Homer: Aw, twenty dollars! I wanted a peanut!

Homer’s Brain: Twenty dollars can buy many peanuts!

Homer: Explain how!

Homer’s Brain: Money can be exchanged for goods and services!

Homer: Woo hoo!

The Simpsons

This wasn’t by design, but I’ve had nothing to eat all day but a couple of breath mints and a Dr. Pepper I snagged from a soda machine in the building next door (our break room is empty; our own soda machine was unplugged). I tried going to lunch, and, despite the awful snow-choked roads and brakes that weren’t always as responsive as I’d like, I made it as far as the nearby Burger King. But, once there, I discovered that I only had one measly, wrinkled dollar bill left in my wallet and so I turned tail and headed back to work. Of course, now that I think about it, I realize I also had ten dollars worth of quarters in a roll in my jacket pocket, three of which I used later to buy my soda. I’m starting to feel pretty foolish for not exchanging them for food. Breath mints are not what I would call filling.

You know, I honestly don’t think I watch a lot of movies. Then a month goes by and I realize I have eleven new films to list in the sidebar and I’m going to have to think of something interesting to say about each one. This partly accounts for my reliance on quotes from critics like Roger Ebert.

As always, make of these reviews what you will. I sometimes wonder if anyone’s ever rented a movie based on these little capsule recommendations of mine. I would certainly be interested to know what any of my one or two readers think about these films.

I have made no formal New Year’s resolutions. The ones I made last year will have to serve. If I fail in them…well, then it will be a noble failure. I have some ideas, some plans I’ve been kicking around, and if nothing else they should keep me writing. I will endeavor to write more this year. I will try to finish what I start.

Right now, though, I’m faced with the knowledge that I can’t put off sleep for much longer. I do not want to go to bed, because, if I do, then I will have to go to work in the morning.

I may also have to attend a funeral tomorrow evening for a coworker’s young son, and that seems like a terrible way to start the new year. I can barely imagine that kind of loss, the sort of grief that accompanies the death of a child. I want to extend my sympathies, but I don’t want to attend the services if I’m not wanted there. I don’t know this man terribly well — I never even knew his son’s name, much less that he was sick — and I don’t want to intrude if the family would rather keep its grief private. I suppose there is no right or wrong response — and this should be about them, not me — but I do not know what I will do.

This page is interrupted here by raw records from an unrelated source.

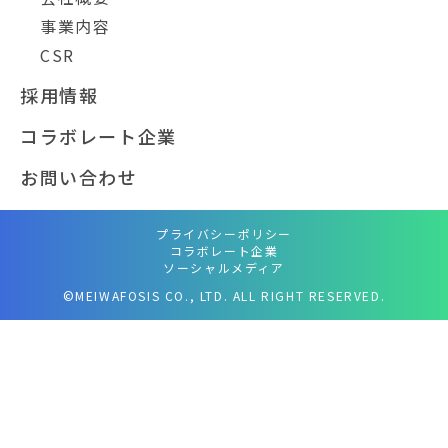
事業内容
CSR
採用情報
コラボレート企業
お問い合わせ
プライバシーポリシー
コラボレート企業
ソーシャルメディア
©MEIWAFOSIS CO., LTD. ALL RIGHT RESERVED.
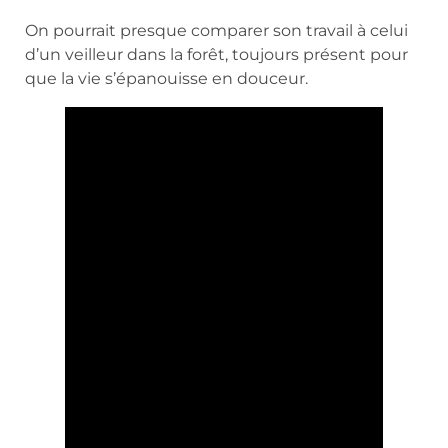
On pourrait presque comparer son travail à celui
d’un veilleur dans la forêt, toujours présent pour
que la vie s’épanouisse en douceur.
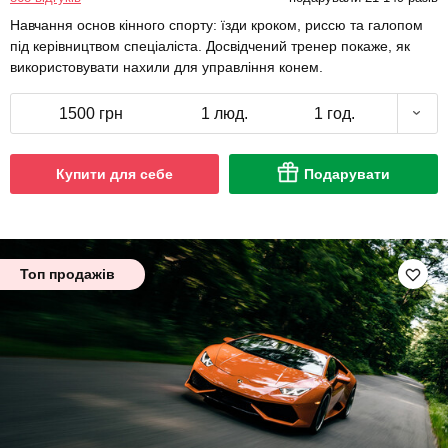
Навчання основ кінного спорту: їзди кроком, риссю та галопом
під керівництвом спеціаліста. Досвідчений тренер покаже, як
використовувати нахили для управління конем.
1500 грн
1 люд.
1 год.
Купити для себе
Подарувати
Топ продажів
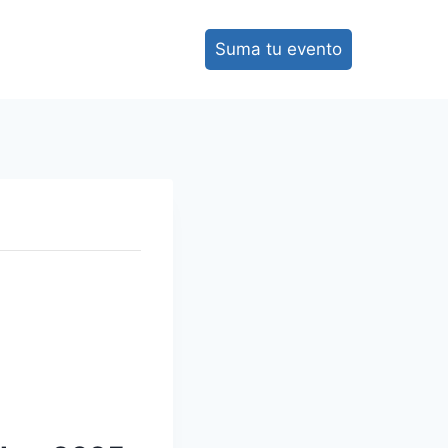
Suma tu evento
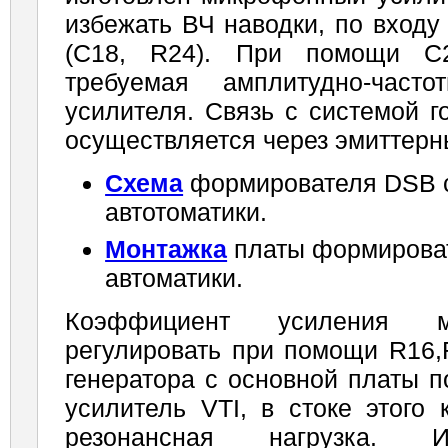
избежать ВЧ наводки, по вход
(С18, R24). При помощи С2
требуемая амплитудно-часто
усилителя. Связь с системой г
осу­ществляется через эмиттерн
Схема
формирователя DSB с
автотоматики.
Монтажка
платы формироват
автоматики.
Коэффициент усиления м
регулировать при помощи R16,
генератора с основной платы 
усилитель VTI, в стоке этого 
резонансная нагрузка. И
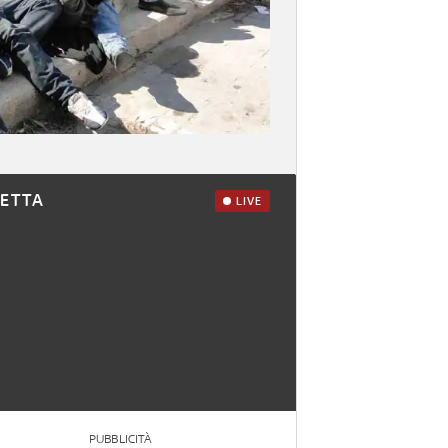
RETTA
LIVE
PUBBLICITÀ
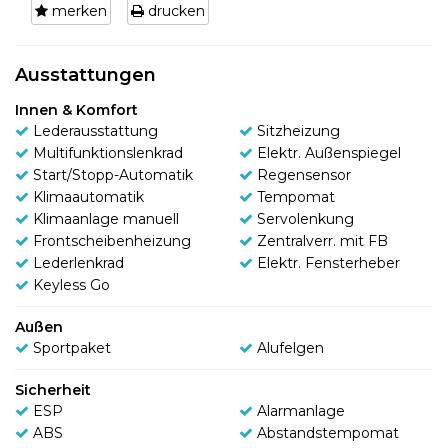
merken
drucken
Ausstattungen
Innen & Komfort
Lederausstattung
Sitzheizung
Multifunktionslenkrad
Elektr. Außenspiegel
Start/Stopp-Automatik
Regensensor
Klimaautomatik
Tempomat
Klimaanlage manuell
Servolenkung
Frontscheibenheizung
Zentralverr. mit FB
Lederlenkrad
Elektr. Fensterheber
Keyless Go
Außen
Sportpaket
Alufelgen
Sicherheit
ESP
Alarmanlage
ABS
Abstandstempomat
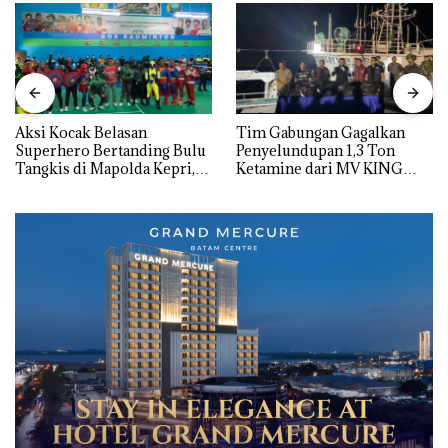
Aksi Kocak Belasan
Tim Gabungan Gagalkan
Superhero Bertanding Bulu
Penyelundupan 1,3 Ton
Tangkis di Mapolda Kepri,
Ketamine dari MV KING
Sambut HUT RI Ke-81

And so I’ve been sitting here for half an hour now, typing and retyping these lines, avoiding sleep even as I feel it creeping closer. I don’t feel ready to face these particular parts of the new year. I don’t want to go to work tomorrow, which my clock now informs me is today. I just want to sleep late, stay in bed, and avoid the messiness that comes with life.

But I guess vacation time is over. Time to see what 2003 is really made of.

They say you were something in those formative years

Hold onto nothing as fast as you can

Well, still, pretty good year.

— Tori Amos, “Pretty Good Year”

Happy New Year, everyone. Welcome to 2003.